In an ideal world we would all access the Internet over fiber optic cables that reach right up to the front door to deliver blisteringly fast transmission speeds. Unfortunately, we don’t live in an ideal world and many of us are forced to rely on aging copper network infrastructure. Now, Alcatel-Lucent’s Bell Labs has demonstrated technology that boosts the transmission speeds available over two copper pairs that could see this infrastructure given a new lease of life, satisfying consumer’s need for speed for some time to come.
In a lab test of “DSL Phantom Mode,” Bell Labs achieved downstream transmission speeds of 300 Megabits per second (Mbps) over distances up to 400 meters (1,312 feet) - or 100Mbps at 1km (0.62 miles) – using just two digital subscriber lines (DSL). At its core, DSL Phantom Mode involves the creation of a virtual or “phantom” channel that supplements the two physical wires that are the standard configuration for copper transmission lines.
Bell Labs’ innovation and the source of DSL Phantom Mode’s dramatic increase in transmission capacity lies in its application of analogue phantom mode technology in combination with industry-standard techniques: vectoring that eliminates interference or “crosstalk” between copper wires, and bonding that makes it possible to take individual lines and aggregate them.

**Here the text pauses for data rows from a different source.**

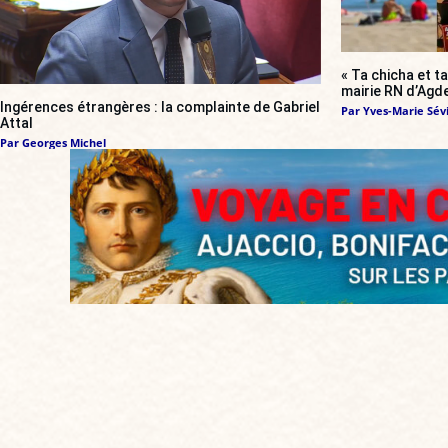
« Ta chicha et ta
mairie RN d’Agde
Ingérences étrangères : la complainte de Gabriel
Par
Yves-Marie Sévi
Attal
Par
Georges Michel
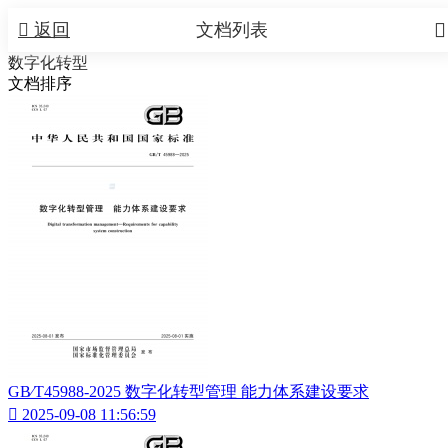


返回
文档列表
数字化转型
文档排序
GB∕T45988-2025 数字化转型管理 能力体系建设要求

2025-09-08 11:56:59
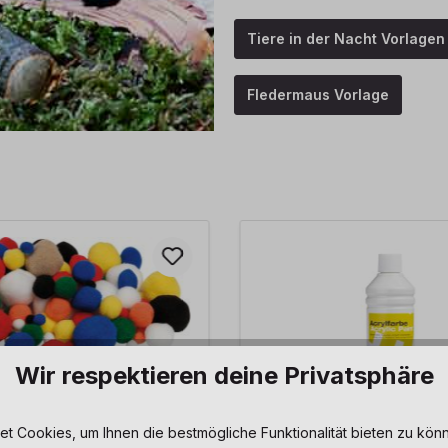
Tiere in der Nacht Vorlagen
Fledermaus Vorlage
Wir respektieren deine Privatsphäre
 Cookies, um Ihnen die bestmögliche Funktionalität bieten zu könn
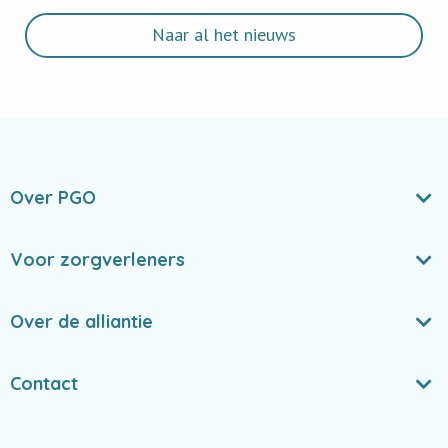
Naar al het nieuws
Over PGO
Voor zorgverleners
Over de alliantie
Contact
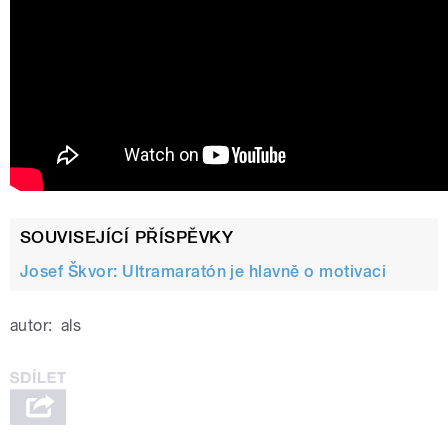
SOUVISEJÍCÍ PŘÍSPĚVKY
Josef Škvor: Ultramaratón je hlavně o motivaci
autor:
als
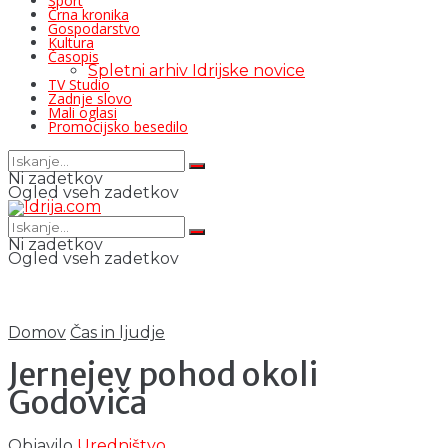
Šport
Črna kronika
Gospodarstvo
Kultura
Časopis
Spletni arhiv Idrijske novice
TV Studio
Zadnje slovo
Mali oglasi
Promocijsko besedilo
Ni zadetkov
Ogled vseh zadetkov
Ni zadetkov
Ogled vseh zadetkov
Domov
Čas in ljudje
Jernejev pohod okoli
Godoviča
Objavilo
Uredništvo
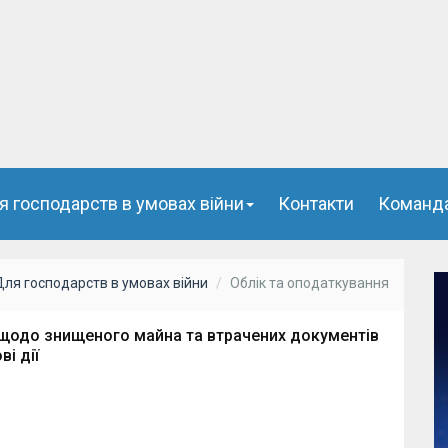
я господарств в умовах війни
Контакти
Команд
Для господарств в умовах війни
Облік та оподаткування
 щодо знищеного майна та втрачених документів
і дії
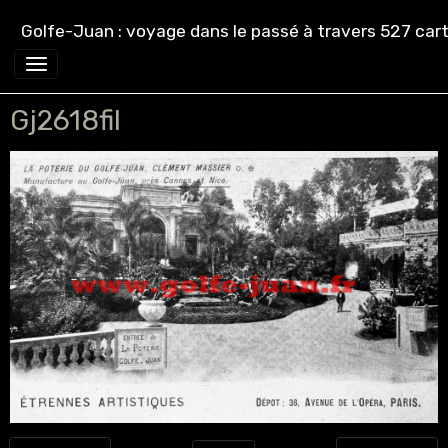
Golfe-Juan : voyage dans le passé à travers 527 cart
Gj2618fil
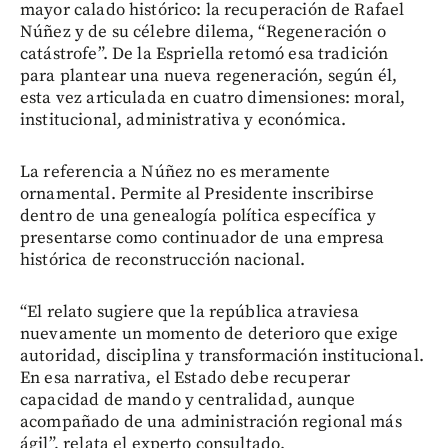
mayor calado histórico: la recuperación de Rafael
Núñez y de su célebre dilema, “Regeneración o
catástrofe”. De la Espriella retomó esa tradición
para plantear una nueva regeneración, según él,
esta vez articulada en cuatro dimensiones: moral,
institucional, administrativa y económica.
La referencia a Núñez no es meramente
ornamental. Permite al Presidente inscribirse
dentro de una genealogía política específica y
presentarse como continuador de una empresa
histórica de reconstrucción nacional.
“El relato sugiere que la república atraviesa
nuevamente un momento de deterioro que exige
autoridad, disciplina y transformación institucional.
En esa narrativa, el Estado debe recuperar
capacidad de mando y centralidad, aunque
acompañado de una administración regional más
ágil”, relata el experto consultado.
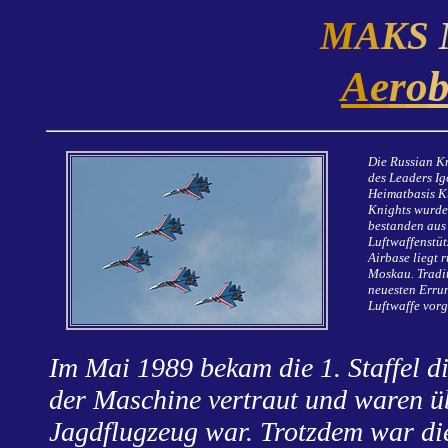
M
A
K
S
A
e
r
o
Die Russian Kn
des Leaders Ig
Heimatbasis K
Knights wurde
bestanden aus 
Luftwaffenstüt
Airbase liegt 
Moskau. Tradit
neuesten Errun
Luftwaffe vorg
Im Mai 1989 bekam die 1. Staffel d
der Maschine vertraut und waren üb
Jagdflugzeug war. Trotzdem war die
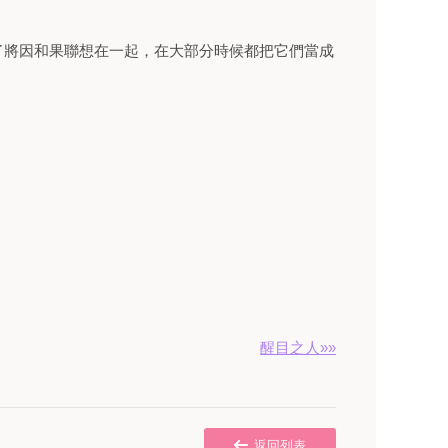
了將因和果聯想在一起，在大部分時候都把它們當成
醒目之人»»
返回列表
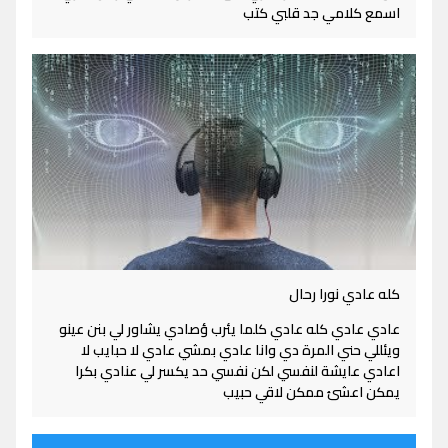
اسمع كلامي جد قلبي كتب
كله عادي نورا رحال
عادي عادي كله عادي كلما يئرب ؤصادي يشاور لي بنن عينو
ويئللي حني المرة دي وانا عادي بمشي عادي لا حبايب لا
اعادي عايشة لنفسي لكن نفسي حد يكسر لي عنادي بكرا
يمكن اعشئ ممكن لاقي حبيب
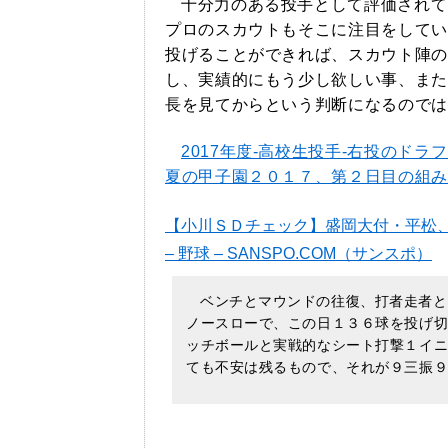
十分力のある投手として評価されて
プロのスカウトもそこに注目をしてい
投げることができれば、スカウト陣の
し、実績的にもう少し欲しい事、また
長を見てからという判断になるのでは
2017年度-高校生投手-右投のドラ
夏の甲子園２０１７、第２日目の組み
【小川ＳＤチェック】盛岡大付・平松
– 野球 – SANSPO.COM（サンスポ）
2
ベンチとマウンドの往復、打者走者と
ノースローで、この日１３６球を投げ
ッチボールと実戦的なシート打撃１イ
ても不安は残るもので、それが９三振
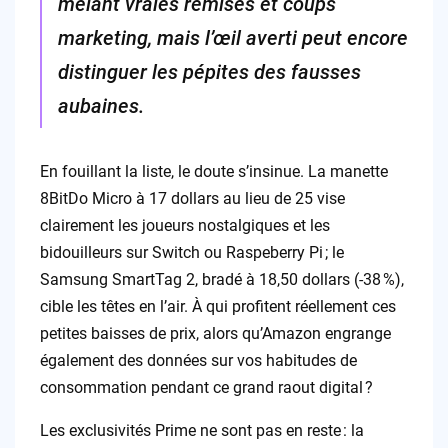
mêlant vraies remises et coups
marketing, mais l’œil averti peut encore
distinguer les pépites des fausses
aubaines.
En fouillant la liste, le doute s’insinue. La manette
8BitDo Micro à 17 dollars au lieu de 25 vise
clairement les joueurs nostalgiques et les
bidouilleurs sur Switch ou Raspeberry Pi ; le
Samsung SmartTag 2, bradé à 18,50 dollars (-38 %),
cible les têtes en l’air. À qui profitent réellement ces
petites baisses de prix, alors qu’Amazon engrange
également des données sur vos habitudes de
consommation pendant ce grand raout digital ?
Les exclusivités Prime ne sont pas en reste : la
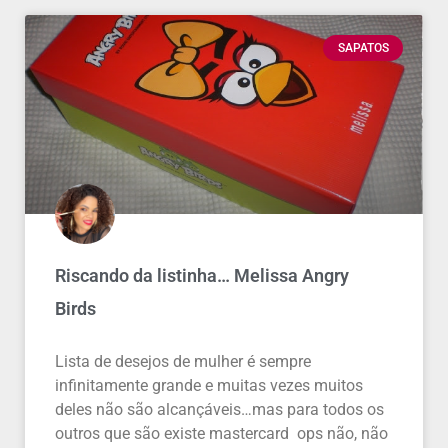
SAPATOS
Riscando da listinha… Melissa Angry
Birds
Lista de desejos de mulher é sempre
infinitamente grande e muitas vezes muitos
deles não são alcançáveis…mas para todos os
outros que são existe mastercard ops não, não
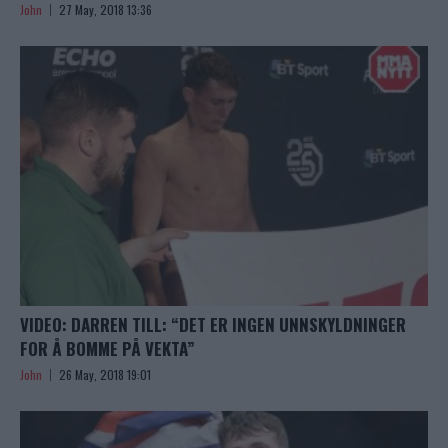
John
27 May, 2018 13:36
VIDEO: DARREN TILL: “DET ER INGEN UNNSKYLDNINGER
FOR Å BOMME PÅ VEKTA”
John
26 May, 2018 19:01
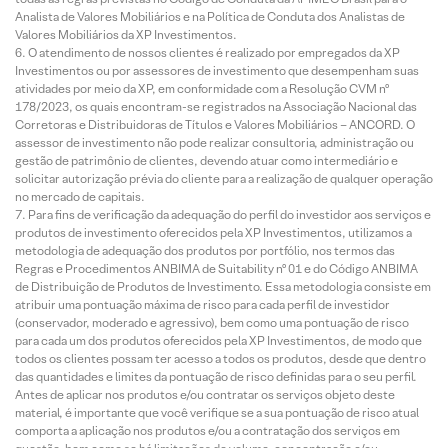
Analista de Valores Mobiliários e na Política de Conduta dos Analistas de
Valores Mobiliários da XP Investimentos.
O atendimento de nossos clientes é realizado por empregados da XP
Investimentos ou por assessores de investimento que desempenham suas
atividades por meio da XP, em conformidade com a Resolução CVM nº
178/2023, os quais encontram-se registrados na Associação Nacional das
Corretoras e Distribuidoras de Títulos e Valores Mobiliários – ANCORD. O
assessor de investimento não pode realizar consultoria, administração ou
gestão de patrimônio de clientes, devendo atuar como intermediário e
solicitar autorização prévia do cliente para a realização de qualquer operação
no mercado de capitais.
Para fins de verificação da adequação do perfil do investidor aos serviços e
produtos de investimento oferecidos pela XP Investimentos, utilizamos a
metodologia de adequação dos produtos por portfólio, nos termos das
Regras e Procedimentos ANBIMA de Suitability nº 01 e do Código ANBIMA
de Distribuição de Produtos de Investimento. Essa metodologia consiste em
atribuir uma pontuação máxima de risco para cada perfil de investidor
(conservador, moderado e agressivo), bem como uma pontuação de risco
para cada um dos produtos oferecidos pela XP Investimentos, de modo que
todos os clientes possam ter acesso a todos os produtos, desde que dentro
das quantidades e limites da pontuação de risco definidas para o seu perfil.
Antes de aplicar nos produtos e/ou contratar os serviços objeto deste
material, é importante que você verifique se a sua pontuação de risco atual
comporta a aplicação nos produtos e/ou a contratação dos serviços em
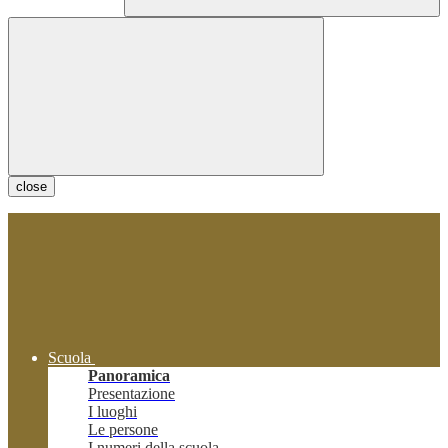
close
Scuola
Panoramica
Presentazione
I luoghi
Le persone
I numeri della scuola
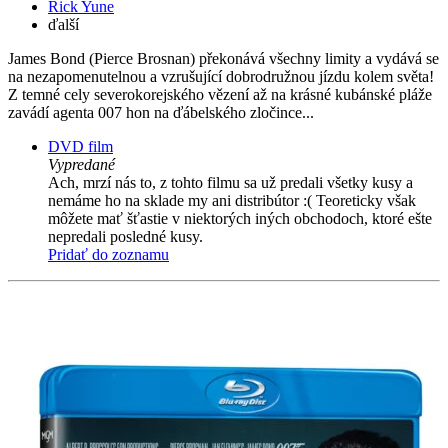
Rick Yune
ďalší
James Bond (Pierce Brosnan) překonává všechny limity a vydává se
na nezapomenutelnou a vzrušující dobrodružnou jízdu kolem světa!
Z temné cely severokorejského vězení až na krásné kubánské pláže
zavádí agenta 007 hon na ďábelského zločince...
DVD film
Vypredané
Ach, mrzí nás to, z tohto filmu sa už predali všetky kusy a
nemáme ho na sklade my ani distribútor :( Teoreticky však
môžete mať šťastie v niektorých iných obchodoch, ktoré ešte
nepredali posledné kusy.
Pridať do zoznamu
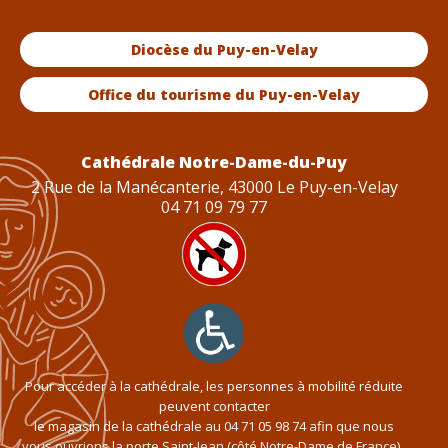
Diocèse du Puy-en-Velay
Office du tourisme du Puy-en-Velay
Cathédrale Notre-Dame-du-Puy
2 Rue de la Manécanterie, 43000 Le Puy-en-Velay
04 71 09 79 77
Pour accéder à la cathédrale, les personnes à mobilité réduite
peuvent contacter
le magasin de la cathédrale au
04 71 05 98 74
afin que nous
vous ouvrions la porte Saint-Jean (côté Notre-Dame de France).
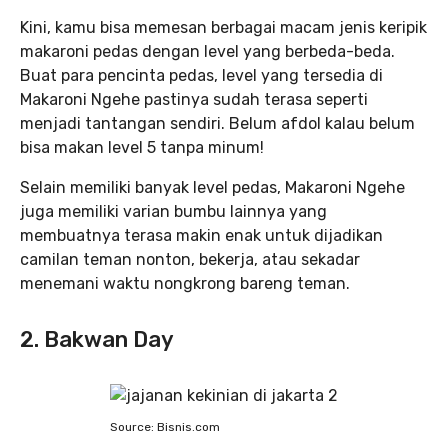
Kini, kamu bisa memesan berbagai macam jenis keripik
makaroni pedas dengan level yang berbeda-beda.
Buat para pencinta pedas, level yang tersedia di
Makaroni Ngehe pastinya sudah terasa seperti
menjadi tantangan sendiri. Belum afdol kalau belum
bisa makan level 5 tanpa minum!
Selain memiliki banyak level pedas, Makaroni Ngehe
juga memiliki varian bumbu lainnya yang
membuatnya terasa makin enak untuk dijadikan
camilan teman nonton, bekerja, atau sekadar
menemani waktu nongkrong bareng teman.
2. Bakwan Day
Source: Bisnis.com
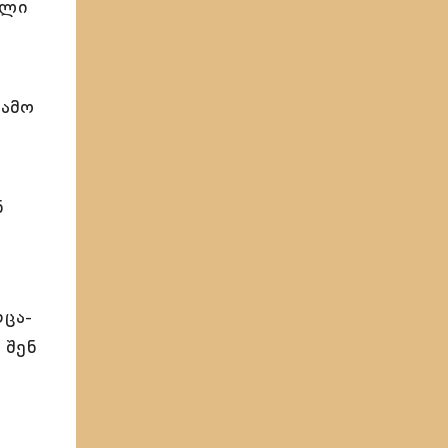
ალი
ჭამო
ნ
რცა-
 შენ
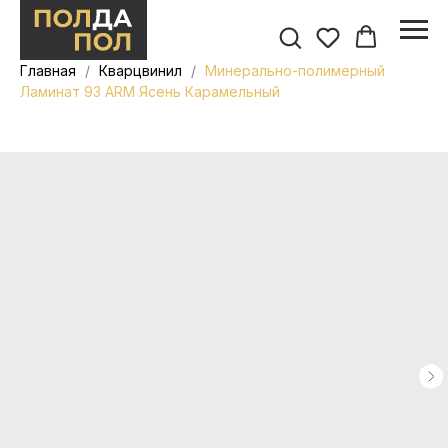
Главная
Кварцвинил
Минерально-полимерный
Ламинат 93 ARM Ясень Карамельный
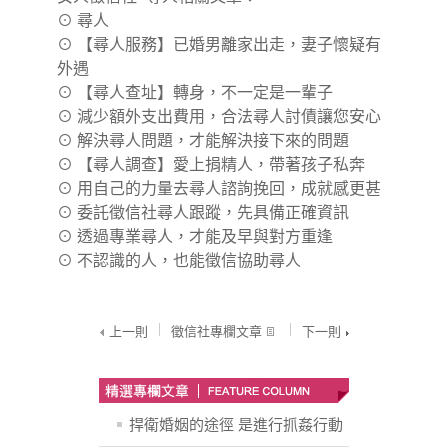
⊙
尋人
⊙
【尋人服務】已婚男離家出走，妻子懷疑有
外遇
⊙
【尋人查址】轉身，不一定是一輩子
⊙
減少額外支出費用，合法尋人討債讓您安心
⊙
解決尋人問題，才能解決接下來的問題
⊙
【尋人調查】愛上捐精人，帶著孩子私奔
⊙
用自己的力量去尋人諮詢挽回，成就感更甚
⊙
委託徵信社尋人跟蹤，先具備正確資訊
⊙
透過專業尋人，才能及早與對方重逢
⊙
不認識的人，也能徵信協助尋人
上一則
徵信社專欄文章
下一則
捍衛婚姻的途徑 是進行抓姦行動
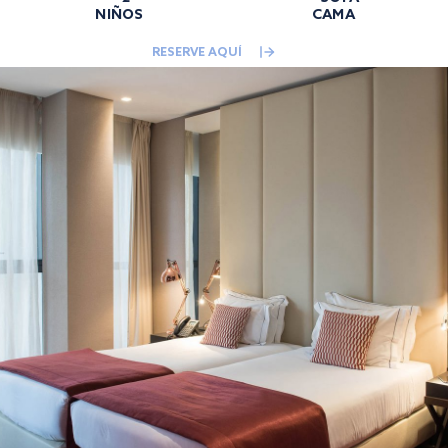
NIÑOS
CAMA
RESERVE AQUÍ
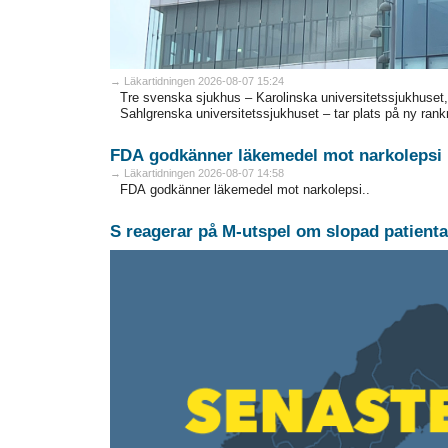
→ Läkartidningen 2026-08-07 15:24
Tre svenska sjukhus – Karolinska universitetssjukhuset
Sahlgrenska universitetssjukhuset – tar plats på ny rank
FDA godkänner läkemedel mot narkolepsi
→ Läkartidningen 2026-08-07 14:58
FDA godkänner läkemedel mot narkolepsi..
S reagerar på M-utspel om slopad patienta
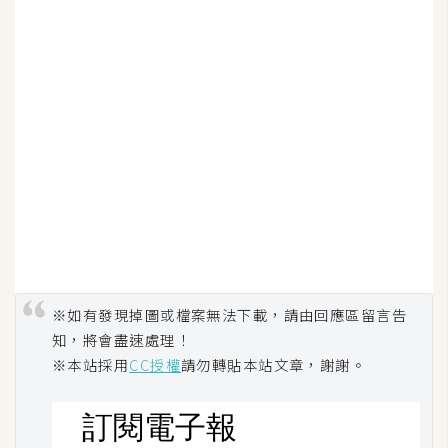
W
o
o
C
o
m
m
e
r
c
e
※如有發現掉圖或檔案無法下載，請由回應區留言告
知，將會盡速處理！
金
※本站採用
CC授權
請勿轉貼本站文章，謝謝。
流
物
流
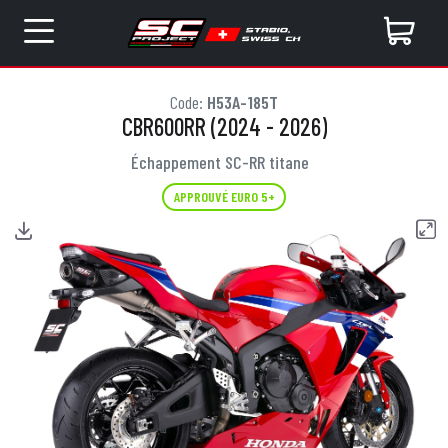
Code:
H53A-185T
CBR600RR (2024 - 2026)
Échappement SC-RR titane
APPROUVÉ EURO 5+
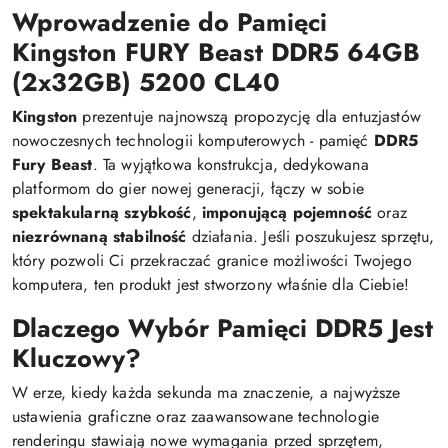
Wprowadzenie do Pamięci
Kingston FURY Beast DDR5 64GB
(2x32GB) 5200 CL40
Kingston
prezentuje najnowszą propozycję dla entuzjastów
nowoczesnych technologii komputerowych - pamięć
DDR5
Fury Beast
. Ta wyjątkowa konstrukcja, dedykowana
platformom do gier nowej generacji, łączy w sobie
spektakularną szybkość
,
imponującą pojemność
oraz
niezrównaną stabilność
działania. Jeśli poszukujesz sprzętu,
który pozwoli Ci przekraczać granice możliwości Twojego
komputera, ten produkt jest stworzony właśnie dla Ciebie!
Dlaczego Wybór Pamięci DDR5 Jest
Kluczowy?
W erze, kiedy każda sekunda ma znaczenie, a najwyższe
ustawienia graficzne oraz zaawansowane technologie
renderingu stawiają nowe wymagania przed sprzętem,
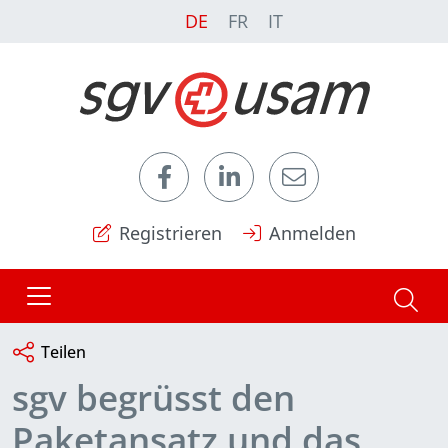
DE
FR
IT
Registrieren
Anmelden
Teilen
sgv begrüsst den
Paketansatz und das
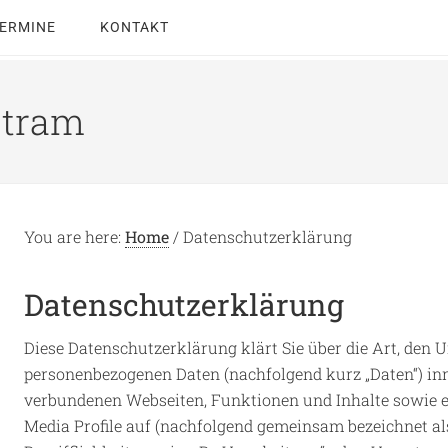
ERMINE
KONTAKT
rtram
You are here:
Home
/
Datenschutzerklärung
Datenschutzerklärung
Diese Datenschutzerklärung klärt Sie über die Art, den
personenbezogenen Daten (nachfolgend kurz „Daten“) in
verbundenen Webseiten, Funktionen und Inhalte sowie ex
Media Profile auf (nachfolgend gemeinsam bezeichnet al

“What makes DSL Phantom Mode such an important breakthrough is that it combines cutting edge technology with an attractive business model that will open up entirely new commercial opportunities for service providers, enabling them in particular, to offer the latest broadband IP-based services using existing network infrastructure,” said Gee Rittenhouse, head of Research for Bell Labs.
According to Ovum analyst, Kamalini Ganguly, “Alcatel-Lucent Bell Labs’ DSL Phantom Mode lab test adds a whole new dimension to the ongoing ‘100Mbps for all’ debate. The fact that existing copper loops can facilitate 300Mbps at 400 meters reshapes the whole next-generation broadband competitive environment - and will open up a wide range of new business opportunities for ‘traditional’ DSL players. This announcement shows that Alcatel-Lucent is seriously looking at all possible innovations to help its customers speed up the deployment of next-generation access networks, through a smart mix of advanced copper and fiber technologies.”
The company says it is conducting further research to “refine deployment models and determine a specific set of customer premises equipment (CPE) - models compatible with the DSL Phantom Mode technology.”
With many countries around the world struggling to find the cash to update aging infrastructure the ability to boost their performance using Alcatel-Lucent's technology without a wholesale replacement is sure to appeal.